A 77-year-old white male with primary open-angle glaucoma and atrophic macular degeneration presented for an IOP check and dilated fundus exam O.U.

The patient has a one-year history of open-angle glaucoma and atrophic macular degeneration for which he took Xalatan (latano-prost, Pfizer) 1 drop O.U. daily at bedtime and ICAPS (Alcon), respectively. He also took vitamin E 400IU and vitamin C 500mg. The patient had no visual complaints and reported good compliance with his glaucoma medication. Some five to seven years ago, the patient underwent cataract extraction and YAG capsulotomy in both eyes without complications.

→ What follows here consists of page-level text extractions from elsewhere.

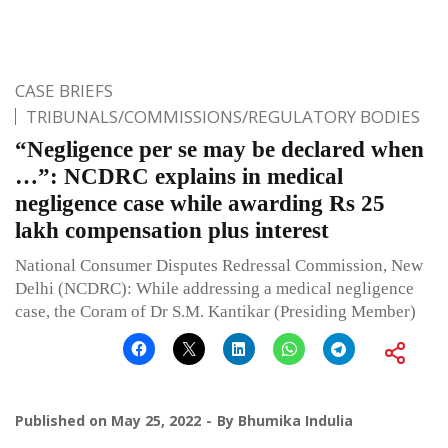
CASE BRIEFS
TRIBUNALS/COMMISSIONS/REGULATORY BODIES
“Negligence per se may be declared when
…”: NCDRC explains in medical
negligence case while awarding Rs 25
lakh compensation plus interest
National Consumer Disputes Redressal Commission, New
Delhi (NCDRC): While addressing a medical negligence
case, the Coram of Dr S.M. Kantikar (Presiding Member)
Published on
May 25, 2022
By
Bhumika Indulia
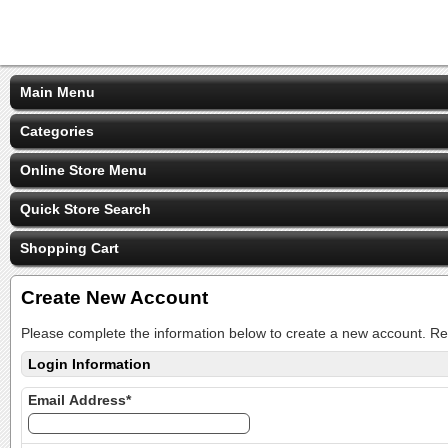
Main Menu
Categories
Online Store Menu
Quick Store Search
Shopping Cart
Create New Account
Please complete the information below to create a new account. Re
Login Information
Email Address*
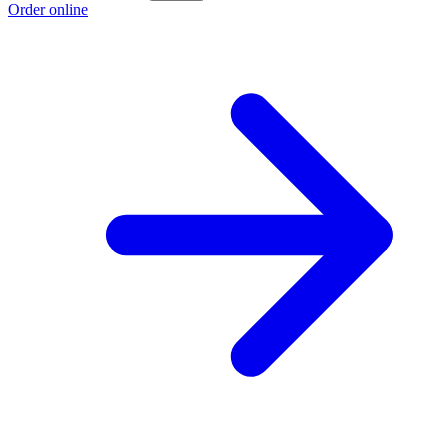
Order online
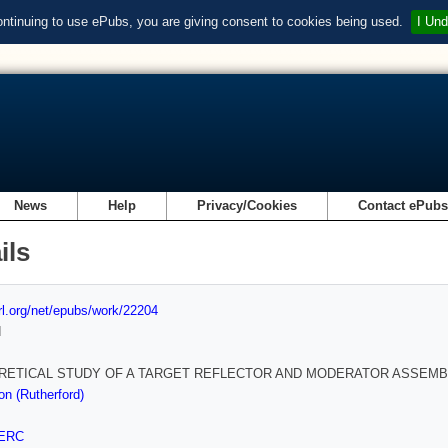
ontinuing to use ePubs, you are giving consent to cookies being used.
I Und
News
Help
Privacy/Cookies
Contact ePub
ils
url.org/net/epubs/work/22204
d
RETICAL STUDY OF A TARGET REFLECTOR AND MODERATOR ASSEMB
on (Rutherford)
ERC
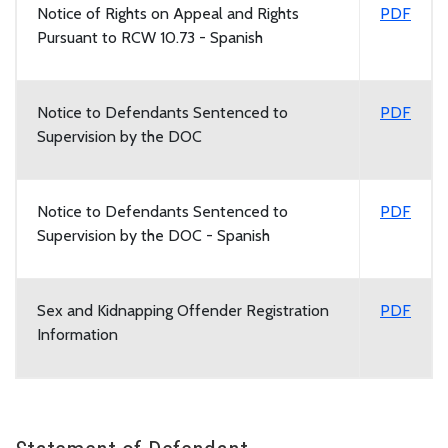
Notice of Rights on Appeal and Rights
PDF
Pursuant to RCW 10.73 - Spanish
Notice to Defendants Sentenced to
PDF
Supervision by the DOC
Notice to Defendants Sentenced to
PDF
Supervision by the DOC - Spanish
Sex and Kidnapping Offender Registration
PDF
Information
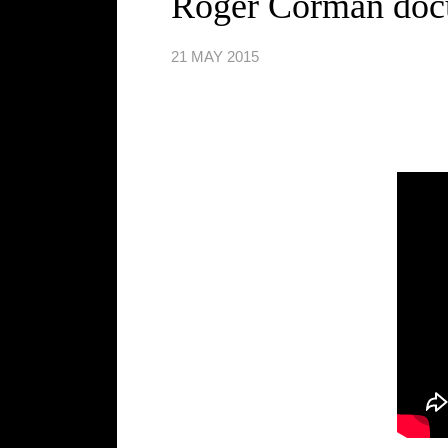
Roger Corman doc
21 MAY 2015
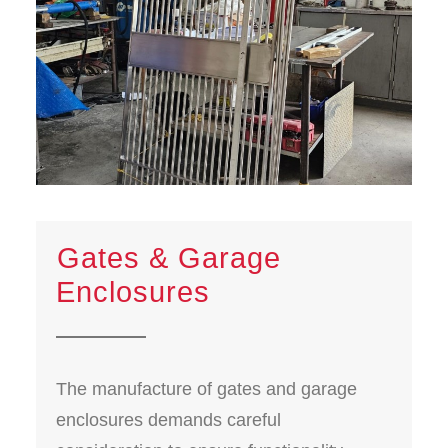
⁠Gates & Garage
Enclosures
The manufacture of gates and garage
enclosures demands careful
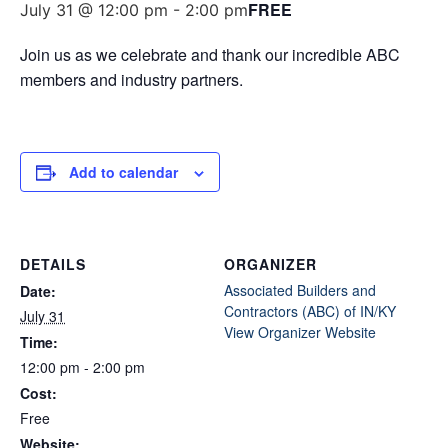
FREE
July 31 @ 12:00 pm
-
2:00 pm
Join us as we celebrate and thank our incredible ABC
members and industry partners.
Add to calendar
DETAILS
ORGANIZER
Associated Builders and
Date:
Contractors (ABC) of IN/KY
July 31
View Organizer Website
Time:
12:00 pm - 2:00 pm
Cost:
Free
Website:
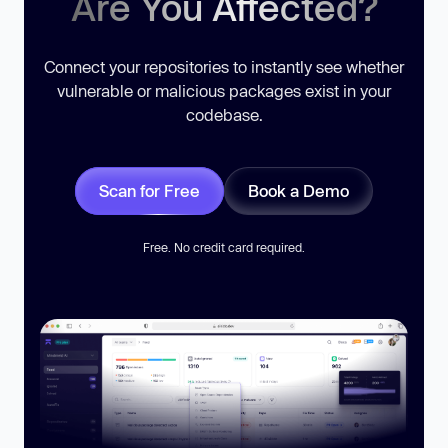
Are You Affected?
Connect your repositories to instantly see whether
vulnerable or malicious packages exist in your
codebase.
Scan for Free
Book a Demo
Free. No credit card required.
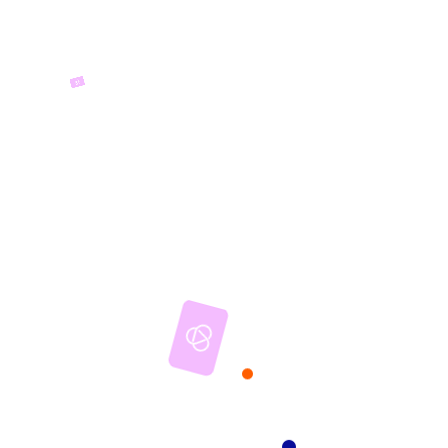
Mrtfue
ENTERTAINMENT PEOPLE
BUILDING SWIMMING POOLS
Entertaining people building
Swimming Pools and houses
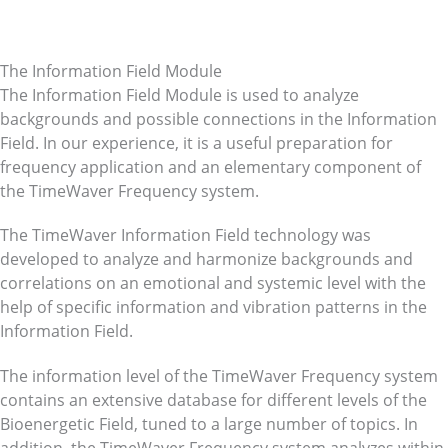
The Information Field Module
The Information Field Module is used to analyze
backgrounds and possible connections in the Information
Field. In our experience, it is a useful preparation for
frequency application and an elementary component of
the TimeWaver Frequency system.
The TimeWaver Information Field technology was
developed to analyze and harmonize backgrounds and
correlations on an emotional and systemic level with the
help of specific information and vibration patterns in the
Information Field.
The information level of the TimeWaver Frequency system
contains an extensive database for different levels of the
Bioenergetic Field, tuned to a large number of topics. In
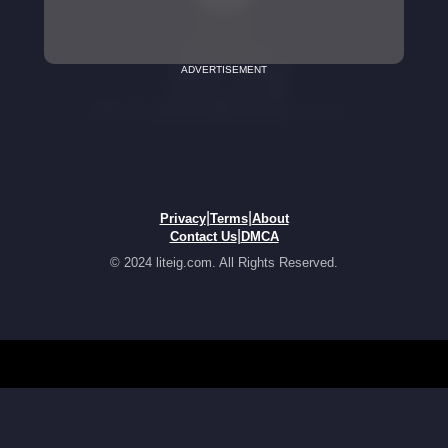
ADVERTISEMENT
|
|
Privacy
Terms
About
|
Contact Us
DMCA
© 2024 liteig.com. All Rights Reserved.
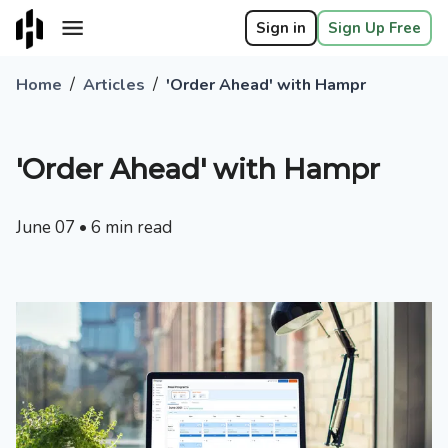
Sign in
Sign Up Free
/
/
Home
Articles
'Order Ahead' with Hampr
'Order Ahead' with Hampr
June 07
•
6
min read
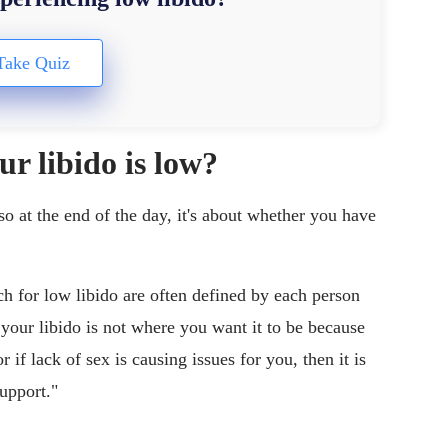
r libido is low?
 so at the end of the day, it's about whether you have
 for low libido are often defined by each person
e your libido is not where you want it to be because
 if lack of sex is causing issues for you, then it is
support."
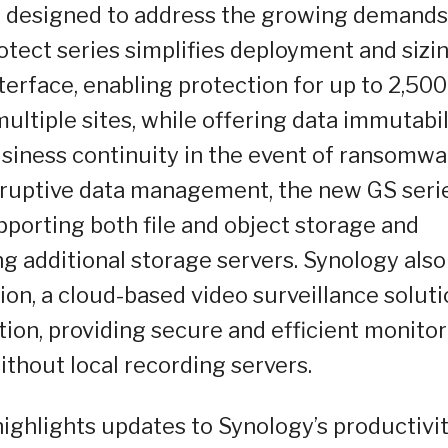
ns designed to address the growing demands
tect series simplifies deployment and sizi
terface, enabling protection for up to 2,500
ltiple sites, while offering data immutabil
usiness continuity in the event of ransomwa
disruptive data management, the new GS seri
pporting both file and object storage and
additional storage servers. Synology also
ion, a cloud-based video surveillance solut
tion, providing secure and efficient monito
thout local recording servers.
ighlights updates to Synology’s productivi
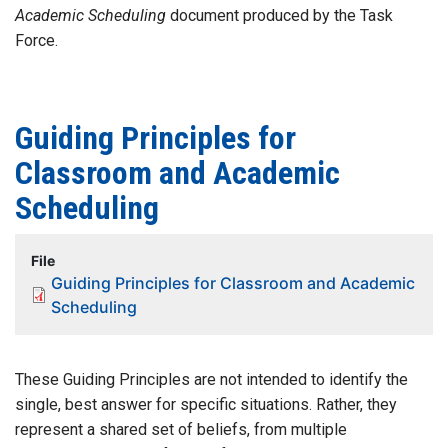
Academic Scheduling
document produced by the Task
Force.
Guiding Principles for
Classroom and Academic
Scheduling
File
Guiding Principles for Classroom and Academic
Scheduling
These Guiding Principles are not intended to identify the
single, best answer for specific situations. Rather, they
represent a shared set of beliefs, from multiple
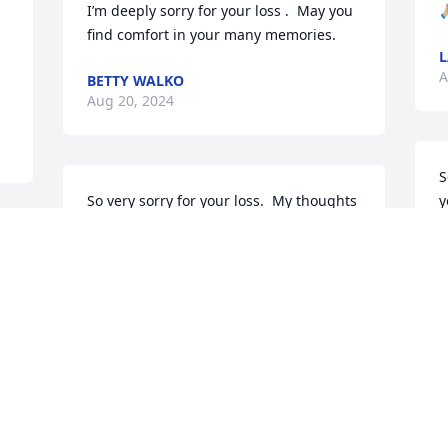
I’m deeply sorry for your loss .  May you 
🙏
find comfort in your many memories.
L
A
BETTY WALKO
Aug 20, 2024
S
So very sorry for your loss.  My thoughts 
y
and prayers are with Bob's family.
t
 
d
DONYA KEMPKA
h
Apr 15, 2024
T
A
I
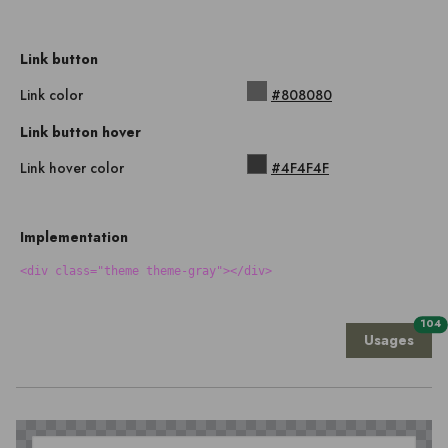
Link button
Link color
#808080
Link button hover
Link hover color
#4F4F4F
Implementation
<div class="theme theme-gray"></div>
104
Usages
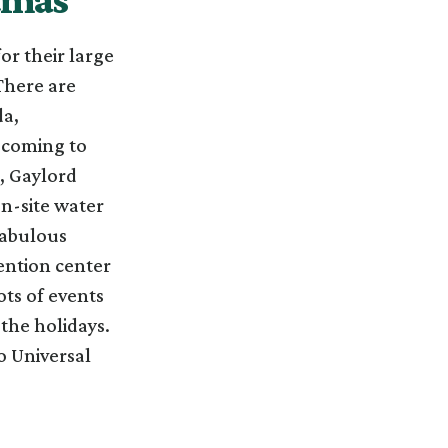
r their large
There are
da,
 coming to
, Gaylord
on-site water
fabulous
ention center
ots of events
 the holidays.
o Universal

The patients medical history was significant for type-2 diabetes mellitus for 34 years, hypertension, coronary artery bypass graft, hyperkalemia (abnormally high potassium), urolithiasis (urinary calculi), chronic ischemic heart disease, peripheral vascular disease, renal failure and mixed hyperlipidemia. Though the patient was a smoker, he had no significant breathing problems. He took several medications to manage systemic disorders.

Diagnostic Data
Best-corrected visual acuity was 20/25 O.D. and 20/30 O.S. Extra-ocular muscles and confrontation fields were unremarkable. Pupils were reactive with no afferent pupillary defect. Refraction showed presbyopia with negligible changes to current spectacle prescription.

A central, pigmented spot with an annulus of retinal pigmentary thinning.
Anterior segment exam revealed pseudophakia with open posterior capsules in both eyes. Also, moderate dermatochalasis in both eyes produced a mild mechanical ptosis that was greater in the right eye than the left. Intraocular pressure measured 15mm Hg O.D. and 16mm Hg O.S.

Dilated fundus examination revealed vitreous syneresis O.U. with significant asteroid hyalosis O.S. The optic nerves demonstrated moderate cupping with a cup-to-disc ratio of 0.6 x 0.6 O.U.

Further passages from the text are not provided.